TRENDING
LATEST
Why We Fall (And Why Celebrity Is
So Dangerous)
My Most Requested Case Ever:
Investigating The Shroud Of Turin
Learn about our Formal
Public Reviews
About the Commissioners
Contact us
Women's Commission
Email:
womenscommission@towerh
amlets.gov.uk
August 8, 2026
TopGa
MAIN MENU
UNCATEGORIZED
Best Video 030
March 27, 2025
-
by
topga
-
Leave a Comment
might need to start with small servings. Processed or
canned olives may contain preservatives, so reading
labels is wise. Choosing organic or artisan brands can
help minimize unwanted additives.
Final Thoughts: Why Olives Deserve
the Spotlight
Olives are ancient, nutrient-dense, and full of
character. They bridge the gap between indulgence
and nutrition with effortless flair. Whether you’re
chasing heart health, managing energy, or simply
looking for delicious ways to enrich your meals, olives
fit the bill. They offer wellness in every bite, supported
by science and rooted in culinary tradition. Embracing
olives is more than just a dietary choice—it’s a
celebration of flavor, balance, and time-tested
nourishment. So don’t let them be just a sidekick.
--
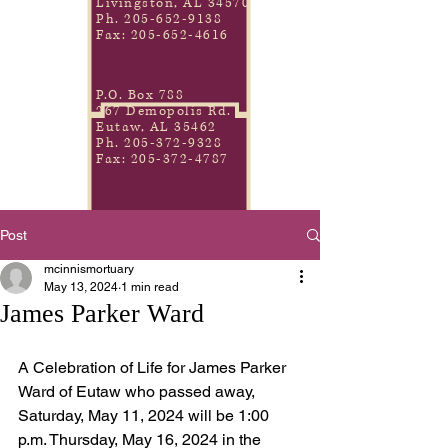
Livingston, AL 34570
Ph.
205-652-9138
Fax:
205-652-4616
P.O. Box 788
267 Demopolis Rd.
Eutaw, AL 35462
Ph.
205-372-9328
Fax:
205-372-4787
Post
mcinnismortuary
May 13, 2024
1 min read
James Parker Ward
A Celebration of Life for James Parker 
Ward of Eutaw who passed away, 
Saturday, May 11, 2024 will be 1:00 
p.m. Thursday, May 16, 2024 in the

#### Problem statement:
Show every line from the listing that contains "with".

#### Solution below:
might need to start with small servings. Processed or
and nutrition with effortless flair. Whether you’re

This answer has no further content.